BACKGROUND:The Franco-German alliance will not yield to US pressure despite Obama's efforts, writes LARA MARLOWE
PRESIDENT NICOLAS Sarkozy stated his goal for the G20 summit in a speech this week. “I don’t want anything to do with a summit that decides not to decide anything,” Sarkozy told supporters of his UMP party. “We’ve run out of time. We must re-establish confidence and that won’t be done without new rules to end the excesses of the past 20 years.”
On a pre-G20 trip to Washington at the beginning of the week, prime minister François Fillon rejected the idea of a new French stimulus package, saying “we should not create a bubble of public debt”.
The French emphasis on “moralising capitalism” through new regulations, and Fillon’s rejection of a “bubble of public debt”, are symptomatic of the profound division between the euro group and the Obama administration regarding the correct response to the crisis. As President Barack Obama has repeatedly made clear, he wants the colossal US stimulus package to be matched by a commensurate European effort. And Europe, led by Sarkozy and the German chancellor, Angela Merkel, says No.
Much has changed since the first G20 summit on the global crisis was held in Washington, at Sarkozy’s instigation, last November. The outgoing Bush administration had no real policy. “A front opened up between continental Europe – the euro zone – and the US with the arrival of the Obama administration,” explains Éloi Laurent, an economist at the influential French think tank OFCE. “At the end of last year, Sarkozy was closer to the American, Keynesian line. He has since rallied to the German position.”
There are two reasons for the French leader’s change of heart. While president of the European Council, Sarkozy was unable to convince his European partners to co-ordinate budgetary policy, with a view to then co-ordinating with the US. And the domestic situation in France has worsened. “France does not want to or cannot make more of a budgetary effort now,” says Laurent. Up to three million people marched in the most recent French “day of action” on March 19th, and Sarkozy fears that if he abandons his discourse of rigour and restraint, there’ll be no stopping the haemorrhage of public funds.
The rationale behind the Franco-German position, Laurent says, is that the crisis was caused by the US and that the US, not Europe, must pay for it. Franco-German orthodoxy is rooted in “the culture of Maastricht” inherited from the Bundesbank – budgetary and price stability and monetary discipline. “In normal times it isn’t very efficient,” says Laurent. “In times of crisis it’s a handicap.”
At face value, the French and German stimulus packages are tiny – 0.6 per cent of French GDP; 1.5 per cent of Germany’s. But in a joint statement, Sarkozy and Merkel used a recent IMF study which included “automatic stabilisers” – unemployment payments and welfare benefits – to claim Europe’s stimulus effort constitutes 3.3 per cent of GDP, putting them almost on a par with Obama’s $787 billion package.

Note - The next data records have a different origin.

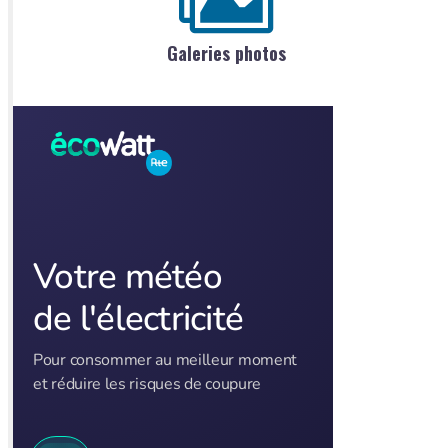
Galeries photos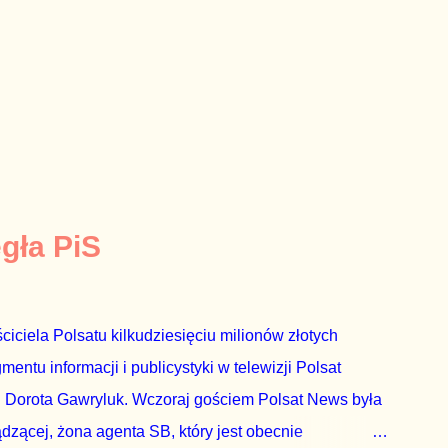
egła PiS
ciciela Polsatu kilkudziesięciu milionów złotych
ntu informacji i publicystyki w telewizji Polsat
 Dorota Gawryluk. Wczoraj gościem Polsat News była
ądzącej, żona agenta SB, który jest obecnie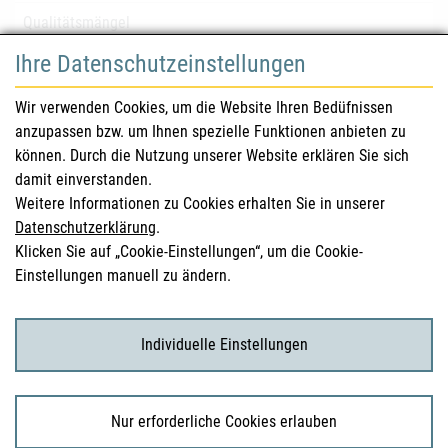
Qualitätsmängel
Ihre Datenschutzeinstellungen
für Gesundheitsberufe
Wir verwenden Cookies, um die Website Ihren Bedüfnissen
anzupassen bzw. um Ihnen spezielle Funktionen anbieten zu
Sicherheitsinformationen (DHPC)
können. Durch die Nutzung unserer Website erklären Sie sich
Österreichisches Arzneibuch
damit einverstanden.
Weitere Informationen zu Cookies erhalten Sie in unserer
Klinische Prüfungen
Datenschutzerklärung
.
Klicken Sie auf „Cookie-Einstellungen“, um die Cookie-
Einstellungen manuell zu ändern.
für KonsumentInnen
Arzneimittel
Individuelle Einstellungen
Klinische Studien
Nur erforderliche Cookies erlauben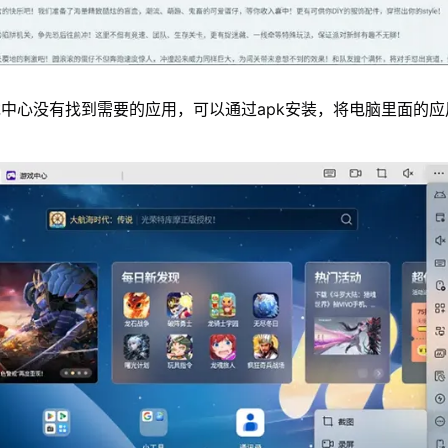
中心没有找到需要的应用，可以通过apk安装，将电脑里面的应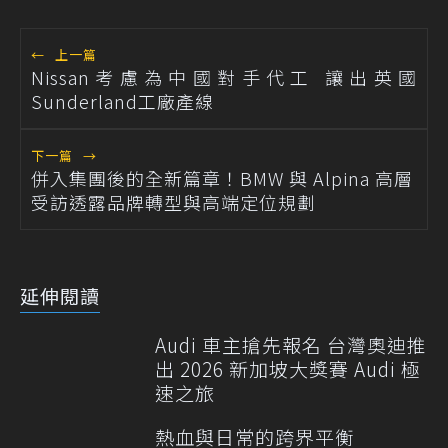
←
上一篇
Nissan考慮為中國對手代工 讓出英國
Sunderland工廠產線
下一篇
→
併入集團後的全新篇章！BMW 與 Alpina 高層
受訪透露品牌轉型與高端定位規劃
延伸閱讀
Audi 車主搶先報名 台灣奧迪推
出 2026 新加坡大獎賽 Audi 極
速之旅
熱血與日常的跨界平衡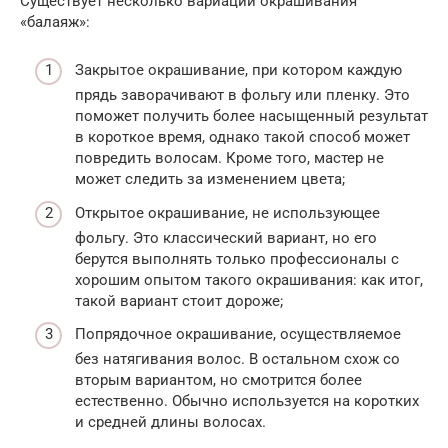
Существует несколько вариаций окрашивания
«балаяж»:
Закрытое окрашивание, при котором каждую
прядь заворачивают в фольгу или пленку. Это
поможет получить более насыщенный результат
в короткое время, однако такой способ может
повредить волосам. Кроме того, мастер не
может следить за изменением цвета;
Открытое окрашивание, не использующее
фольгу. Это классический вариант, но его
берутся выполнять только профессионалы с
хорошим опытом такого окрашивания: как итог,
такой вариант стоит дороже;
Попрядочное окрашивание, осуществляемое
без натягивания волос. В остальном схож со
вторым вариантом, но смотрится более
естественно. Обычно используется на коротких
и средней длины волосах.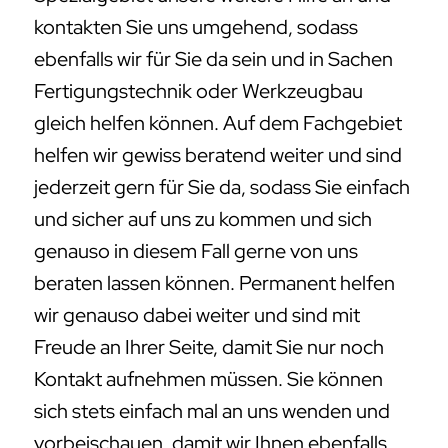
kontakten Sie uns umgehend, sodass
ebenfalls wir für Sie da sein und in Sachen
Fertigungstechnik oder Werkzeugbau
gleich helfen können. Auf dem Fachgebiet
helfen wir gewiss beratend weiter und sind
jederzeit gern für Sie da, sodass Sie einfach
und sicher auf uns zu kommen und sich
genauso in diesem Fall gerne von uns
beraten lassen können. Permanent helfen
wir genauso dabei weiter und sind mit
Freude an Ihrer Seite, damit Sie nur noch
Kontakt aufnehmen müssen. Sie können
sich stets einfach mal an uns wenden und
vorbeischauen, damit wir Ihnen ebenfalls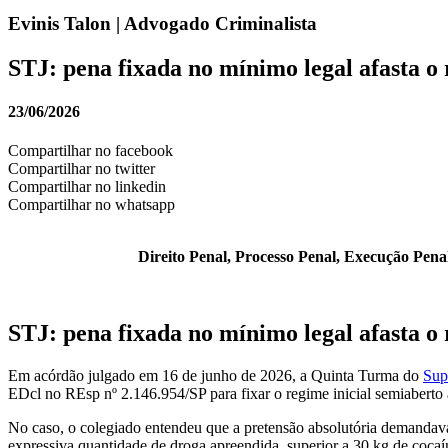
Evinis Talon | Advogado Criminalista
STJ: pena fixada no mínimo legal afasta o 
23/06/2026
Compartilhar no facebook
Compartilhar no twitter
Compartilhar no linkedin
Compartilhar no whatsapp
Direito Penal, Processo Penal, Execução Penal,
STJ: pena fixada no mínimo legal afasta o 
Em acórdão julgado em 16 de junho de 2026, a Quinta Turma do
Sup
EDcl no REsp nº 2.146.954/SP para fixar o regime inicial semiaberto 
No caso, o colegiado entendeu que a pretensão absolutória demandava
expressiva quantidade de droga apreendida, superior a 30 kg de cocaí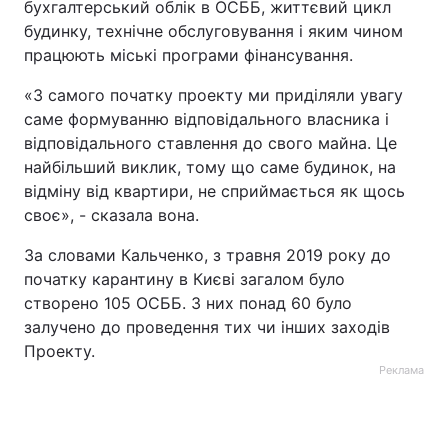
бухгалтерський облік в ОСББ, життєвий цикл
будинку, технічне обслуговування і яким чином
працюють міські програми фінансування.
«З самого початку проекту ми приділяли увагу
саме формуванню відповідального власника і
відповідального ставлення до свого майна. Це
найбільший виклик, тому що саме будинок, на
відміну від квартири, не сприймається як щось
своє», - сказала вона.
За словами Кальченко, з травня 2019 року до
початку карантину в Києві загалом було
створено 105 ОСББ. З них понад 60 було
залучено до проведення тих чи інших заходів
Проекту.
Реклама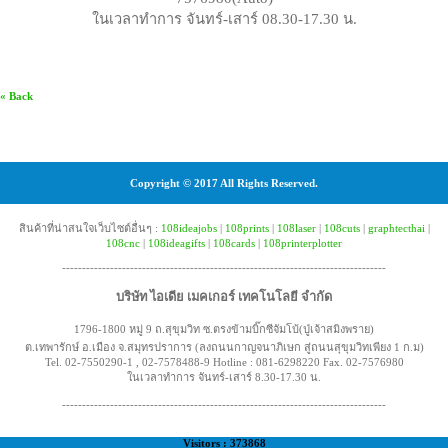
ในเวลาทำการ จันทร์-เสาร์ 08.30-17.30 น.
« Back
Copyright © 2017 All Rights Reserved.
สินค้าที่น่าสนใจเว็บไซต์อื่นๆ :
108ideajobs
|
108prints
|
108laser
|
108cuts
|
graphtecthai
|
108cnc
|
108ideagifts
|
108cards
|
108printerplotter
---------------------------------------------------------------------------------
บริษัท ไอเดีย เมคเกอร์ เทคโนโลยี จำกัด
1796-1800 หมู่ 9 ถ.สุขุมวิท ซ.ตรงข้ามบิ๊กซีจัมโบ้(ปู่เจ้าสมิงพราย)
ต.เทพารักษ์ อ.เมือง จ.สมุทรปราการ (ลงถนนกาญจนาภิเษก สู่ถนนสุขุมวิทเพียง 1 ก.ม)
Tel. 02-7550290-1 , 02-7578488-9 Hotline : 081-6298220 Fax. 02-7576980
ในเวลาทำการ จันทร์-เสาร์ 8.30-17.30 น.
---------------------------------------------------------------------------------
Visitors : 373868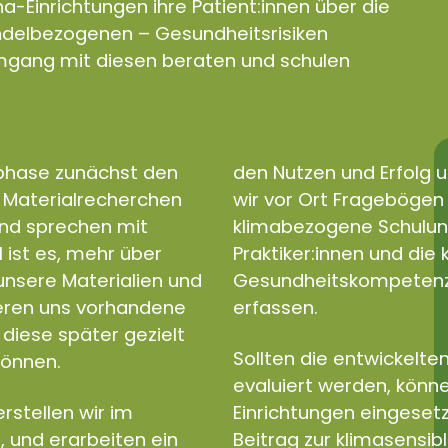
a-Einrichtungen ihre Patient:innen über die
andelbezogenen – Gesundheitsrisiken
gang mit diesen beraten und schulen
sphase zunächst den
den Nutzen und Erfolg u
d Materialrecherchen
wir vor Ort Fragebögen e
und sprechen mit
klimabezogene Schulun
l ist es, mehr über
Praktiker:innen und di
nsere Materialien und
Gesundheitskompetenz a
ieren uns vorhandene
erfassen.
diese später gezielt
Sollten die entwickelten
können.
evaluiert werden, könne
rstellen wir im
Einrichtungen eingeset
, und erarbeiten ein
Beitrag zur klimasensib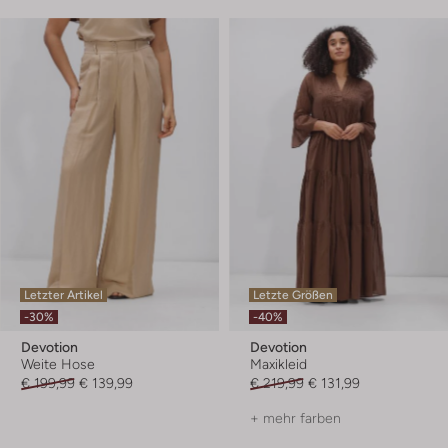
Letzter Artikel
Letzte Größen
-30%
-40%
Devotion
Devotion
Weite Hose
Maxikleid
€ 199,99
€ 139,99
€ 219,99
€ 131,99
+ mehr farben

The Europeans are wrong to think that Europe is less affected by the crisis than the US, says Laurent. “At 1.1 per cent, growth was stronger in the US than in the euro zone in 2008,” he notes. “And IMF forecasts indicate the recession will be deeper in Europe than in the US in 2009.” The German economy, which accounts for 25 per cent of wealth in the euro zone, has been devastated by the dramatic slowdown in world trade.
Opposing philosophies on economic stimulus are “irreconcilable” and will not be resolved next week in London, Laurent says. There will be agreement on cracking down on tax havens, and on doubling the IMF’s working capital from $250 billion to $500 billion. If Sarkozy and Merkel get their way, there may be new rules on regulating hedge funds and ratings agencies as well.

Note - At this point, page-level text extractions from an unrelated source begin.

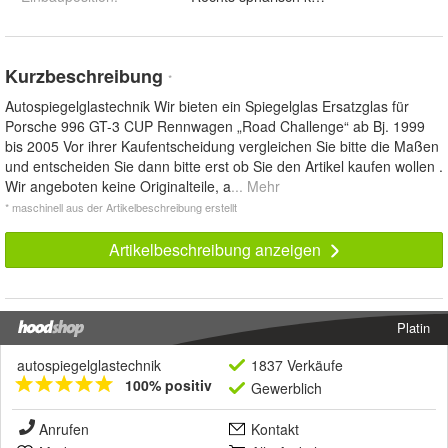
Kurzbeschreibung
*
Autospiegelglastechnik Wir bieten ein Spiegelglas Ersatzglas für
Porsche 996 GT-3 CUP Rennwagen „Road Challenge“ ab Bj. 1999
bis 2005 Vor ihrer Kaufentscheidung vergleichen Sie bitte die Maßen
und entscheiden Sie dann bitte erst ob Sie den Artikel kaufen wollen .
Wir angeboten keine Originalteile, a
... Mehr
* maschinell aus der Artikelbeschreibung erstellt
Artikelbeschreibung anzeigen
Platin
autospiegelglastechnik
1837 Verkäufe
100% positiv
Gewerblich
Anrufen
Kontakt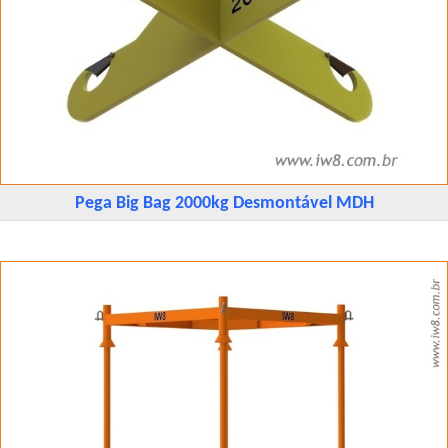
Pega Big Bag 2000kg Desmontável MDH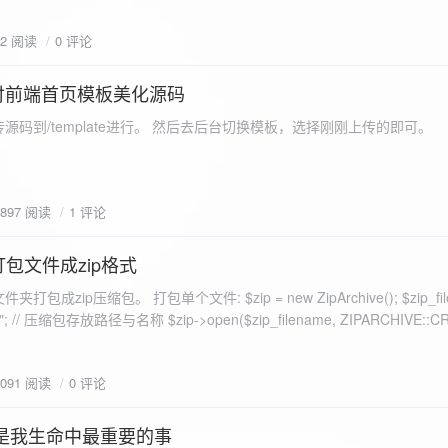
eo不适合，如果说有人能承诺让你一个全新的网站，或者本来没...
72 阅读
0 评论
付前端首页模板美化源码
源码到/template进行。 然后去后台切换模板，选择刚刚上传的即可。
1897 阅读
1 评论
打包文件成zip格式
包成zip压缩包。 打包单个文件: $zip = new ZipArchive(); $zip_fil
 $zip->open($zip_filename, ZIPARCHIVE::CREATE); // 打
go.png
为 logon2.png」,如果需要的压缩后的文件跟原文件名一样 addFile(
1091 阅读
0 评论
e("img/logon2.png),也就是原文件所在的路径 $zip-
logon2.png")); $res = $zip->close(); 打包多个文件: <?php $fileList
是我生命中最重要的事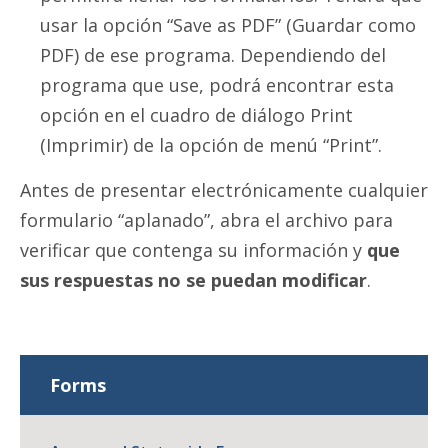
usar la opción “Save as PDF” (Guardar como
PDF) de ese programa. Dependiendo del
programa que use, podrá encontrar esta
opción en el cuadro de diálogo Print
(Imprimir) de la opción de menú “Print”.
Antes de presentar electrónicamente cualquier
formulario “aplanado”, abra el archivo para
verificar que contenga su información y
que
sus respuestas no se puedan modificar
.
Forms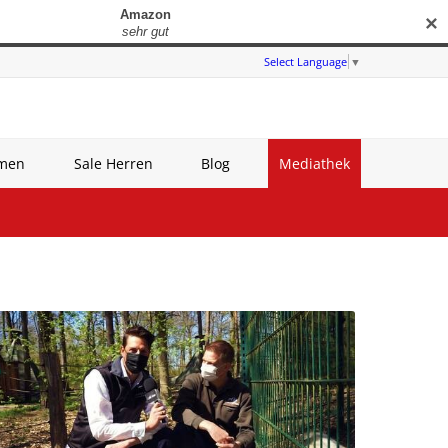
✕
Select Language
▼
amen
Sale Herren
Blog
Mediathek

“The Europeans may save face,” Laurent predicts. “But they won’t save their economies. The risk is that for reasons of pride and ego, they won’t agree to stimulus measures, to prove to their population they’re not taking orders from Washington, and a month or two later, in an ever worsening situation, they’ll have to do it. . . If we allow our economies to sink into deep economic depression, it will take 10 years to recover, and we’ll be saddled with huge deficits anyway. Public debt can be solved by only one thing, and that’s economic growth.”

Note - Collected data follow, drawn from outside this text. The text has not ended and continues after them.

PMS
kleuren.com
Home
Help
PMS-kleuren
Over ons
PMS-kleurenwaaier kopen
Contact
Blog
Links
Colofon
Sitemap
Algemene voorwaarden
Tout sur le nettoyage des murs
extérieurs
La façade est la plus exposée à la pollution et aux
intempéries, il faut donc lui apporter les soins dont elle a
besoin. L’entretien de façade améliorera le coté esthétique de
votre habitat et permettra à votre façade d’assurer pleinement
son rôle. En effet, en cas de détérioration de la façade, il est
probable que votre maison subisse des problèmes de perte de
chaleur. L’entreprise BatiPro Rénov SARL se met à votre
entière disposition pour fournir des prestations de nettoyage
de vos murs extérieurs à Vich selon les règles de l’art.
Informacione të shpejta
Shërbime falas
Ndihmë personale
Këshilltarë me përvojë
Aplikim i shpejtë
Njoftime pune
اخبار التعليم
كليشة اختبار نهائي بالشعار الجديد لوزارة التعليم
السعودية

Laurent is one of many economists who have sided with Obama against Sarkozy and Merkel. The Nobel Prize laureate Paul Krugman recently pleaded for stronger European measures in a New York Timescolumn entitled "A Continent Adrift". Dominique Strauss-Kahn and Olivier Blanchard, the director general and chief economist at the International Monetary Fund (IMF) – who are both French – are also urging Europe to spend more on economic stimulus packages. Charles Wyplosz, professor of economics in Geneva, has just published an article entitled "Why the Americans Are Right".